Caro bollette e prezzo di borsa dell’energia elettrica: istruzioni per l’uso

All’assemblea pubblica dell’associazione confindustriale dei produttori di energia elettrica, la settimana scorsa, una breve presentazione ha passato alla numerosa platea una serie di messaggi sulla “materia prima”, ovvero il prezzo di borsa dell’energia elettrica:

a) in Italia vale meno della metà del prezzo in bolletta;

b) è più cara (nel 2024 il doppio che in Francia, il 70% in più della Spagna e il 30% in più della Germania) perchè “il prezzo di borsa è determinato dalla produzione a gas per oltre il 60% delle ore”, senza far cenno al fatto che nel 2024, anche nelle ore (il 13%) con prezzo determinato dagli impianti idroelettrici, tutti ammortizzati e perciò con costi di generazione 3-4 volte inferiori a quello delle centrali a gas, il prezzo di borsa è stato all’incirca pari a quello delle centrali a gas;

c) in Germania costa meno grazie alla “quota rilevante di rinnovabili (60%) e di carbone (20%)”, senza far cenno ai costi di sistema che ne derivano (quasi 600 miliardi di Euro solo per gli incentivi);

d) in Francia costa poco per la “forte predominanza del nucleare”, con il caveat “i cui costi di dismissione sono coperti dalla finanza pubblica” figlio di persistenti pregiudizi anti nucleari (infatti, il nucleare civile francese ha costi di dismissione e chiusura del ciclo del combustibile di 10 Euro/MWh, per la maggior parte già accantonati).
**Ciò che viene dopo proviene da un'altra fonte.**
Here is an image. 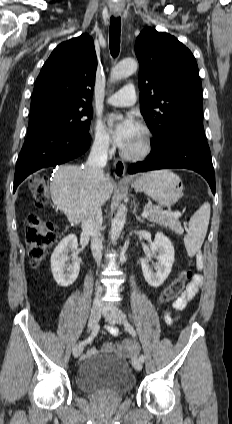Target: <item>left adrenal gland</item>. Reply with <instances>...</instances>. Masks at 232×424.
<instances>
[{
	"label": "left adrenal gland",
	"instance_id": "left-adrenal-gland-1",
	"mask_svg": "<svg viewBox=\"0 0 232 424\" xmlns=\"http://www.w3.org/2000/svg\"><path fill=\"white\" fill-rule=\"evenodd\" d=\"M137 207H138V205H136V207L134 209L135 217H136L137 221H139L140 223H143L144 220L140 216L136 215V209H137Z\"/></svg>",
	"mask_w": 232,
	"mask_h": 424
}]
</instances>
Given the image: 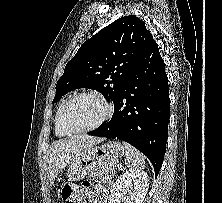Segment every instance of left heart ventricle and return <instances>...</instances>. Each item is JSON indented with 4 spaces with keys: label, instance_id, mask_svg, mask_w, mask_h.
Segmentation results:
<instances>
[{
    "label": "left heart ventricle",
    "instance_id": "obj_1",
    "mask_svg": "<svg viewBox=\"0 0 222 203\" xmlns=\"http://www.w3.org/2000/svg\"><path fill=\"white\" fill-rule=\"evenodd\" d=\"M104 106L92 97H78L67 107L65 123L71 128H84L95 124L103 116Z\"/></svg>",
    "mask_w": 222,
    "mask_h": 203
}]
</instances>
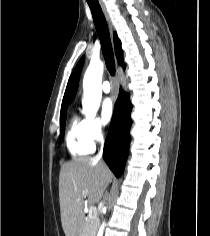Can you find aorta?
Masks as SVG:
<instances>
[{
  "mask_svg": "<svg viewBox=\"0 0 210 236\" xmlns=\"http://www.w3.org/2000/svg\"><path fill=\"white\" fill-rule=\"evenodd\" d=\"M104 64L100 60L92 59L85 72L83 79V113L89 118H94L99 109L102 98V75ZM104 223L102 224L99 235L102 234Z\"/></svg>",
  "mask_w": 210,
  "mask_h": 236,
  "instance_id": "aorta-1",
  "label": "aorta"
}]
</instances>
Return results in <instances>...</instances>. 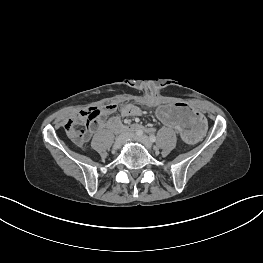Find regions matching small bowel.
<instances>
[{"instance_id":"obj_1","label":"small bowel","mask_w":263,"mask_h":263,"mask_svg":"<svg viewBox=\"0 0 263 263\" xmlns=\"http://www.w3.org/2000/svg\"><path fill=\"white\" fill-rule=\"evenodd\" d=\"M116 111L120 112V114L124 117L139 116L142 113V111L139 107L132 105V104L115 105V108L110 113H114ZM77 116H80V113Z\"/></svg>"}]
</instances>
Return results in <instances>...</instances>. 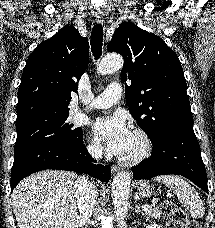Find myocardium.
Returning <instances> with one entry per match:
<instances>
[{
  "mask_svg": "<svg viewBox=\"0 0 215 228\" xmlns=\"http://www.w3.org/2000/svg\"><path fill=\"white\" fill-rule=\"evenodd\" d=\"M139 139L141 146L139 150L129 156H122L119 158V162L123 165H136L145 160L152 152V142L148 133L142 128H135L133 131Z\"/></svg>",
  "mask_w": 215,
  "mask_h": 228,
  "instance_id": "1",
  "label": "myocardium"
}]
</instances>
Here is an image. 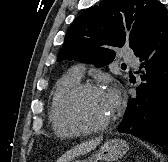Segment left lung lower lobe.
I'll list each match as a JSON object with an SVG mask.
<instances>
[{
    "label": "left lung lower lobe",
    "instance_id": "1",
    "mask_svg": "<svg viewBox=\"0 0 168 162\" xmlns=\"http://www.w3.org/2000/svg\"><path fill=\"white\" fill-rule=\"evenodd\" d=\"M143 83L129 99L118 131L135 135L168 150V14L160 19L150 36L134 52Z\"/></svg>",
    "mask_w": 168,
    "mask_h": 162
}]
</instances>
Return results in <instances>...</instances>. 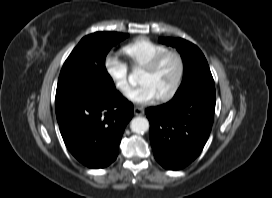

Infine, un grafico a torta stima una riduzione di 30 Euro MWh, se al 2030 il 65% dell’elettricità sarà -come i produttori auspicano- solare ed eolica (contro il 20% del 2024). Il punto qui non è se la stima sia corretta, quanto se non sia un messaggio fuorviante.

Proviamo a capirlo con un esempio: supponiamo di produrre 1 GW di potenza elettrica continua, h24, ogni giorno dell’anno, per alimentare distretti industriali, data center, ecc. in Lombardia, con fotovoltaico e batterie. Come noto, gli impianti fotovoltaici producono energia intermittente e variabile a seconda delle condizioni meteo e della stagione, come mostra il grafico. E sono “sincroni”, cioè producono tutti insieme. Se il sistema fosse dimensionato con riferimento ai 10 gg di giugno (come qualcuno furbescamente fa), non produrrebbe 1 GW tutto l’anno. Per questo si deve far riferimento all’autunno/inverno, quando numerose sono le sequenze di vari giorni con scarso irraggiamento. Così si trova che servirebbero un impianto fotovoltaico da 31 GWp e 70 GWh di batterie.

E quanto costerebbe in tal caso l’energia elettrica? Per rispondere, occorre considerare che un sistema siffatto è sì in grado di generare gli 8,7 TWh alla potenza costante di 1 GW, richiesti notte e giorno, ogni giorno dell’anno; ma produce anche 31 TWh in eccesso, che tuttavia vanno remunerati, altrimenti la domanda non sarebbe soddisfatta. Prendendo per buona l’asta Ferx (si stimano 70 Euro/MWh, per un impianto al Nord), e l’asta Macse (13 Euro/kWh anno, per le batterie), l’energia elettrica costerebbe complessivamente i 70 Euro/MWh dell’energia “utile”, più i 217 Euro/MWh dell’energia “tagliata”, più i 182 Euro/MWh delle batterie. In tutto 470 Euro/MWh (a titolo di esempio, il costosissimo reattore nucleare EPR in costruzione a Seizewell, UK, produrrà a meno di 120 Euro/MWh, senza costi aggiuntivi né per surplus di generazione né per batterie). E se ora concludessimo che con fotovoltaico e batterie riusciremmo a “mettere in borsa” 8,7 TWh di “materia prima” a 70 Euro/MWh, risparmiando 45 Euro/MWh rispetto ai 115 del 2024, senza menzionare i 400 Euro/MWh che finirebbero in altre voci della bolletta, non vi sentireste forse presi un po’ in giro?

L’esempio, estremo in tutta evidenza, è tuttavia utile a comprendere l’impatto sui costi di sistema quando si installano quantità eccessive, lontane dall’ottimo, di impianti variabili, stagionali e sincroni. Per di più neutralizzando i segnali di mercato (prezzi di borsa nulli o negativi) con costosi interventi a carico della bolletta (remunerazione dell’elettricità in eccesso e batterie, oltre a reti di trasmissione e distribuzione). Lo sappiamo in tanti. Molti di più di quelli interessati e dotati del coraggio necessario a evitare la slavina. Né aiutano quelli che lo sanno meglio di tutti, i produttori, che anzi chiedono di accelerarla, attratti da investimenti sicuri, che l’architettura del sistema regolatorio garantisce, invece di favorire le scelte tecnologiche ottimali per il Paese… che anche per questo rischia seriamente di affondare, se non si interviene con urgenza per cambiar rotta.